Initially named the Hospicio General (General Hospice), Hospicio de San José was established during the Spanish Era in October 1778 by Francisco Gómez Enríquez and his wife Barbara Verzosa. After being cured of a fever, Gómez Enríquez donated the sum of ₱ 4,000 to found the hospice that would take care of Manila’s “poor and unwanted children”, the physically and mentally disabled, and aging people. The initiative and example of Gómez Enríquez was followed by other charitable people of Manila.

==Administrators==
From December 27, 1810, and by Royal Decree, the hospice was governed by a Board of Directors chaired by the Archbishop of Manila. On June 1, 1866, through the suggestion to the Governor-General of the Philippines by a benefactor named Doña Margarita Róxas de Ayala, the operation of the hospice became the responsibility of the Daughters of Charity of St. Vincent de Paul.

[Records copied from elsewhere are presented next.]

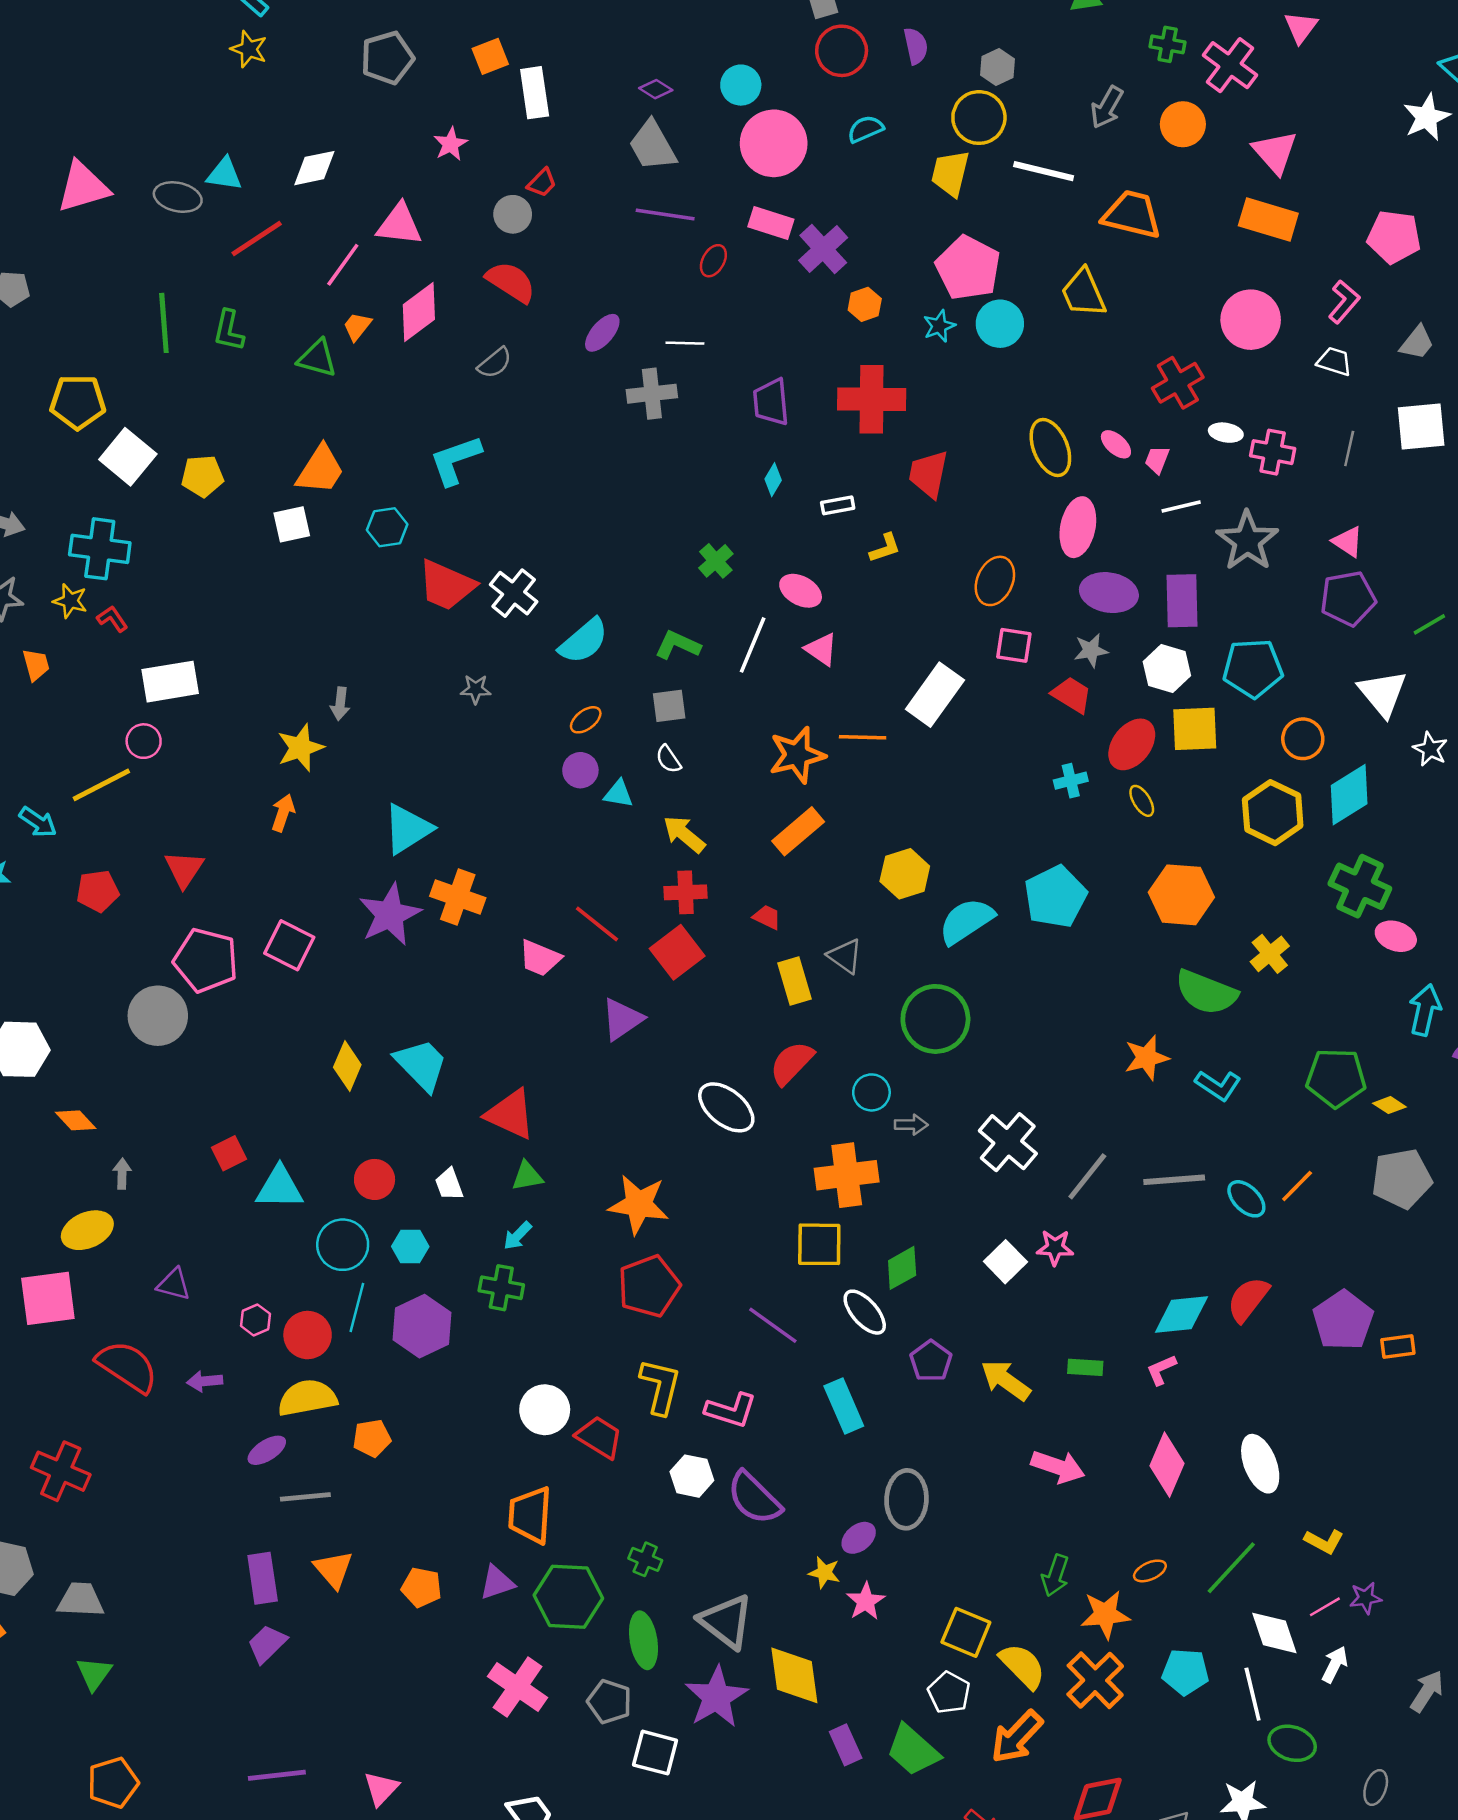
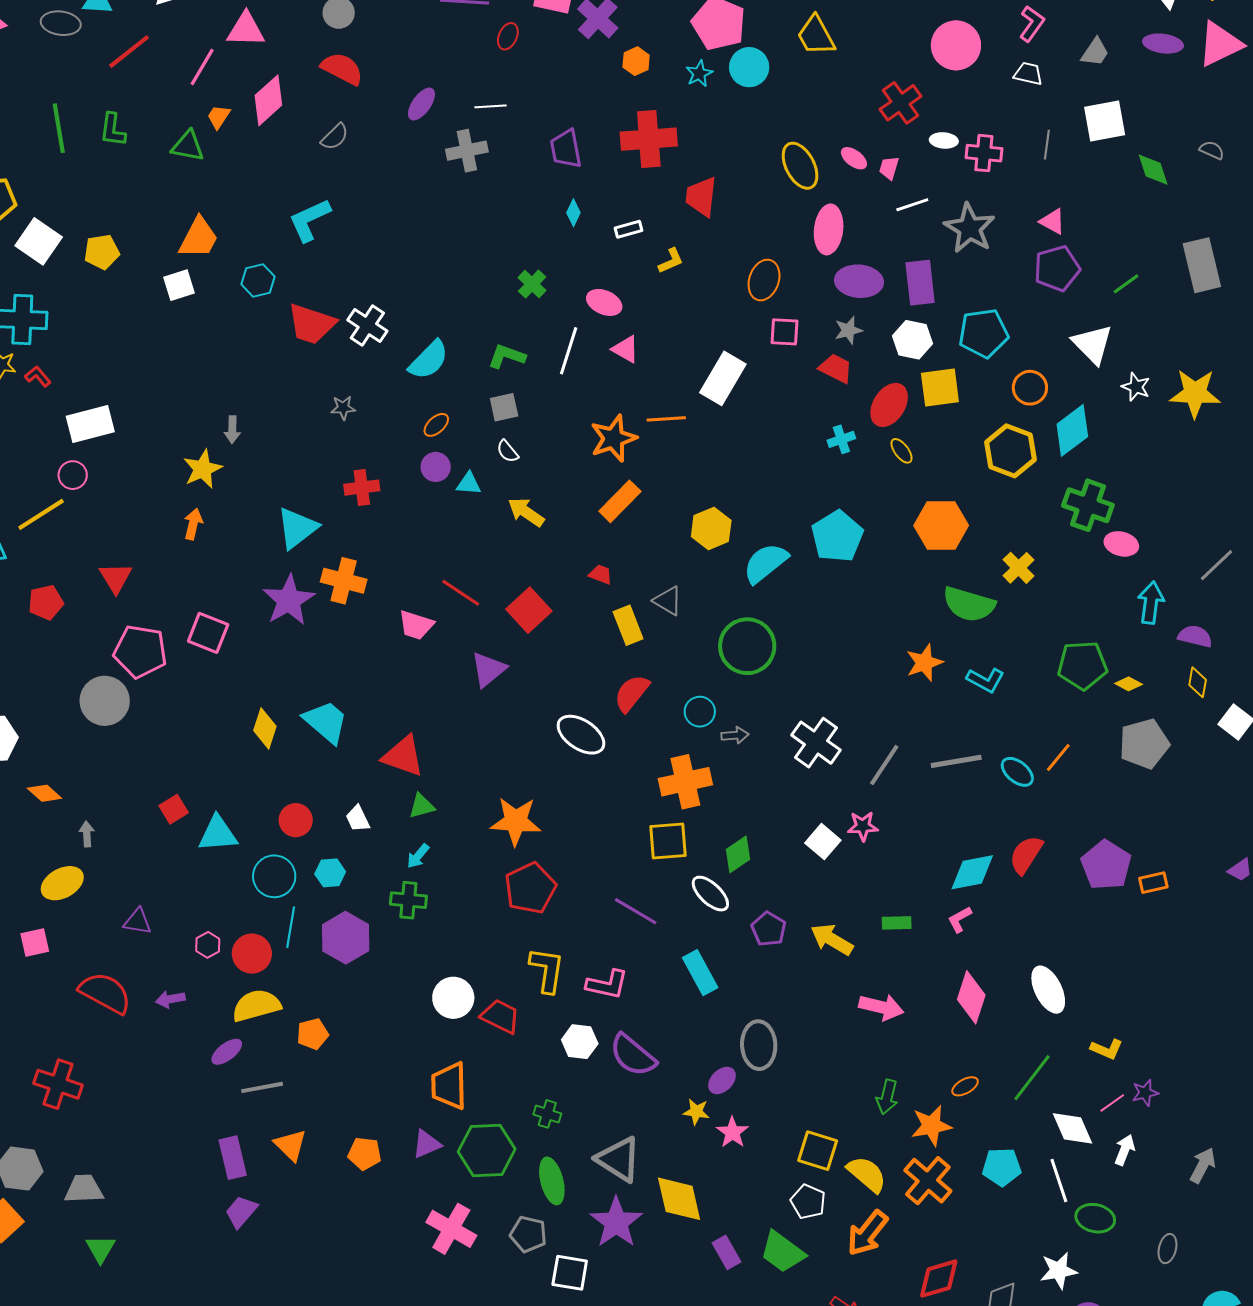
red cross: (686, 892) -> (362, 488), moved
pink square: (48, 1298) -> (35, 942), size x0.6

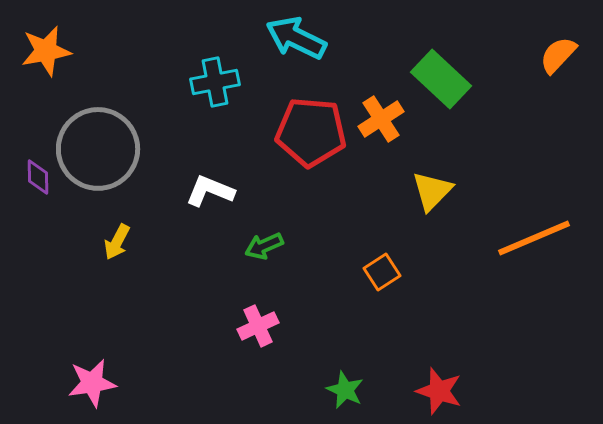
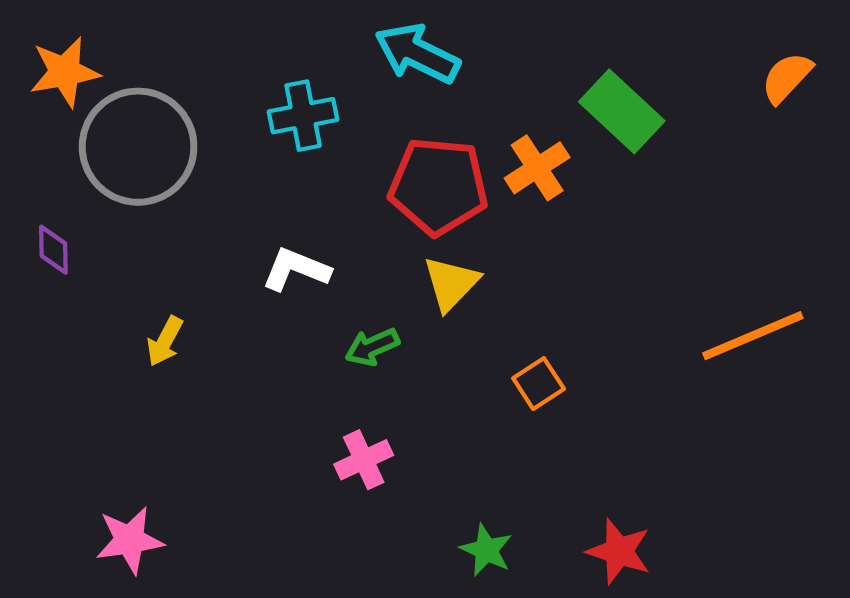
gray circle: (98, 149) -> (138, 147), moved
yellow triangle: (432, 191) -> (451, 283), moved

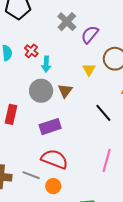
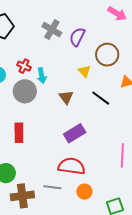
gray circle: (41, 91) -> (25, 91), moved
black line: (103, 113) -> (101, 98), moved
purple rectangle: (50, 127) -> (75, 133), moved
orange circle: (53, 186) -> (84, 192), moved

==Curriculum and programmes==
The hospice provides an outreach programme and a Christian, social and work-oriented formation programme. It is committed to assisting abandoned people to experience quality life with the aim of making them “agents of social transformation”.

==Commemorative markers==

The Hospicio de San José has two historical markers. The first, in English, was from the Historical Research and Markers Committee and was unveiled on October 17, 1939. In 1977, a second historical marker in Tagalog was given by the National Historical Institute.

===1939 Marker===
The first historical marker of Hospicio de San José was installed on October 17, 1939, at Ayala Boulevard, San Miguel, Manila. It was installed by Historical Research and Markers Committee.

| Hospicio de San Jose |
|---|
| FRANCISCO GOMEZ ENRIQUEZ AND HIS WIFE, BARBARA VERSOZA, FOUNDED THIS INSTITUTION IN 1782 FOR THE POOR AND FEEBLE-MINDED. A LIST OF ITS PATRONS IN THE ENTRANCE HALL INCLUDES THE NAMES OF SOME OF THE MOST NOBLE FAMILIES IN MANILA. THE INSTITUTION CARES FOR THE NEEDY, FROM FOUNDLINGS TO THE MOST AGED AND HELPLESS, AND GIVEN CHILDREN PRACTICAL AND RELIGIOUS EDUCATION. ORIGINALLY LOCATED IN PANDACAN, IT WAS FIRST MOVED TO INTRAMUROS AND THEN TO BINONDO; THENCE TO THIS ISLET IN 1835–1840. THE SISTERS OF CHARITY HAVE BEEN ADMINISTERING IT SINCE 1865; ITS FOUNDLING ASYLUM DATES FROM 1903; FROM 1905 TO 1917 THE PHILIPPINE GOVERNMENT SENT JUVENILE DELINQUENTS TO THIS INSTITUTION. |

===1977 Marker===
The second historical marker was installed in 1977 at Hospicio de San José, San Miguel, Manila. It was installed by National Historical Institute.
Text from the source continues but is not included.